Sur dix-huit chapitres initialement parus au Japon en 1998 et 1999 (2000 pour La Galaxie), puis en trois volumes en France, Junji Ito déploie son talent. Le mangaka fait preuve d'un art consommé de la narration, réussissant d'emblée à captiver. Mieux, il fascine en instaurant un climat où la tension et l'inquiétude ne vont que crescendo jusqu'à son final, parfait de simplicité. Entre les deux, il laisse libre cours à une imagination débridée autour de cette spirale qui déclenche des événements de plus en plus improbables, fantastiques et glaçants. Sans débauche d'effets, il parvient à construire des ambiances angoissantes, dérangeantes ou simplement flippantes. De son trait moderne, à peine appuyé par un découpage appliqué, et malgré une réelle densité de textes, il livre un ensemble homogène (même si certaines histoires sont moins percutantes) en maintenant une belle fluidité

Mais là où l'auteur de Gyo (qui connait également les honneurs d'une intégrale) fait fort, c'est qu'il évite la facilité ou l'escalade sanguinolente pour filer des métaphores qui, quasiment vingt ans plus tard, gardent toute leur pertinence. Le besoin d'exister aux yeux des autres, la mise au ban des plus lents dans un monde où tout va toujours plus vite, le narcissisme à son paroxysme, la fascination du créateur pour sa création jusqu'à en être influencé et ne plus pouvoir s'en détourner, les entraves des traditions à l'amour etc. Il va même jusqu'à avancer ce qu'il pressent comme issue : la destruction puis, peut-être, l'éclosion d'un nouveau cycle, en attendant la prochaine Spirale.
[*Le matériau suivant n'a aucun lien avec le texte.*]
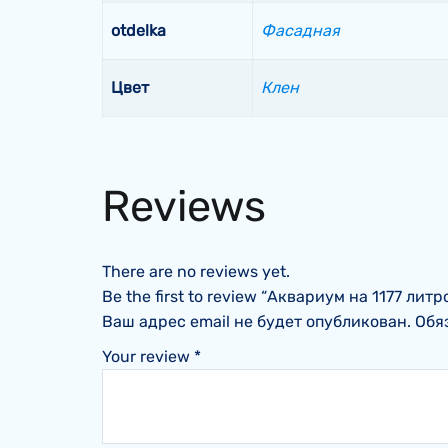
otdelka
Фасадная
Цвет
Клен
Reviews
There are no reviews yet.
Be the first to review “Аквариум на 1177 лит
Ваш адрес email не будет опубликован.
Обя
Your review
*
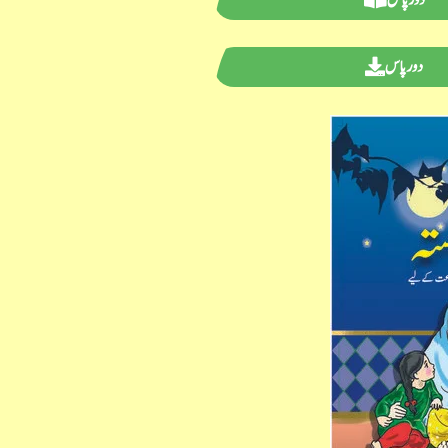
دور پاس
دور پاس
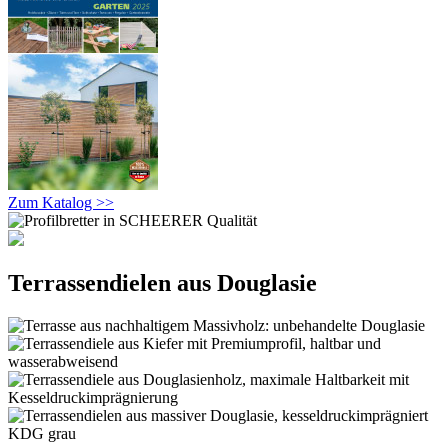
Zum Katalog >>
Terrassendielen aus Douglasie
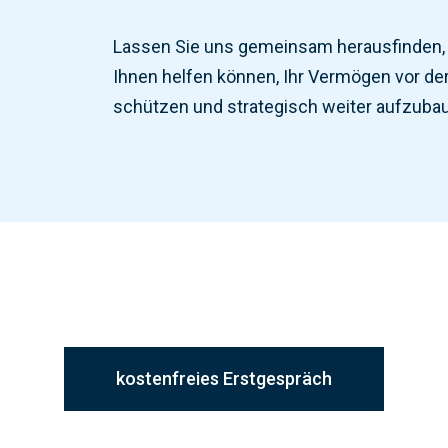
L
ass
en
Sie
uns
gem
e
ins
am
he
ra
us
find
en
,
Ihnen helfen können
,
I
hr
Ver
m
ö
gen
v
or
de
sch
ü
t
zen
und
strategisch we
iter
a
uf
z
ub
a
kostenfreies Erstgespräch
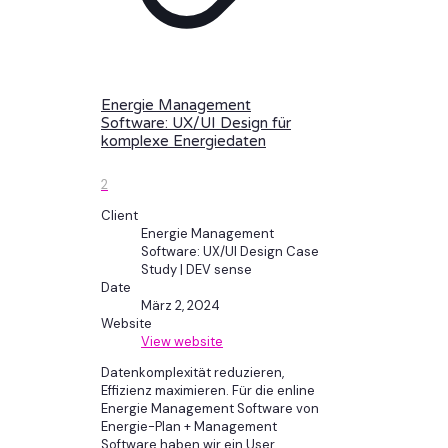
Energie Management
Software: UX/UI Design für
komplexe Energiedaten
2
Client
Energie Management
Software: UX/UI Design Case
Study | DEV sense
Date
März 2, 2024
Website
View website
Datenkomplexität reduzieren,
Effizienz maximieren. Für die enline
Energie Management Software von
Energie-Plan + Management
Software haben wir ein User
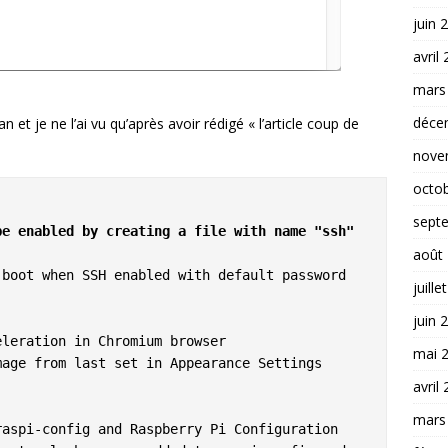
juin 
avril
mars
déce
 et je ne l’ai vu qu’après avoir rédigé « l’article coup de
nove
octo
sept
e enabled by creating a file with name "ssh" 
août
juille
juin 
mai 
avril
mars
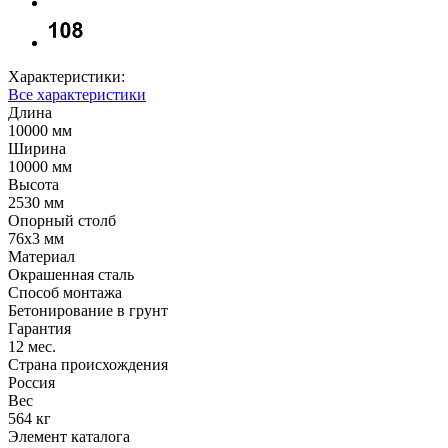
Характеристики:
Все характеристики
Длина
10000 мм
Ширина
10000 мм
Высота
2530 мм
Опорный столб
76х3 мм
Материал
Окрашенная сталь
Способ монтажа
Бетонирование в грунт
Гарантия
12 мес.
Страна происхождения
Россия
Вес
564 кг
Элемент каталога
Avec une acuité surprenante, Junji Ito dresse un portrait de la société japonaise voire du monde capitaliste préoccupant mais terriblement réaliste. Il offre ainsi à sa série une portée qui lui permet de survivre au temps et de rester encore d'actualité aujourd'hui.

Spirale est souvent considéré par les lecteurs comme le chef-d'œuvre de Junji Ito. La réédition de cette intégrale, accompagnée par la lecture éclairante de l'interview du diplomate et écrivain Masaru Satô, est une occasion idéale pour tout fan du neuvième Art de se faire sa propre opinion. Et il y a fort à parier qu'elle rejoindra celle des convaincus.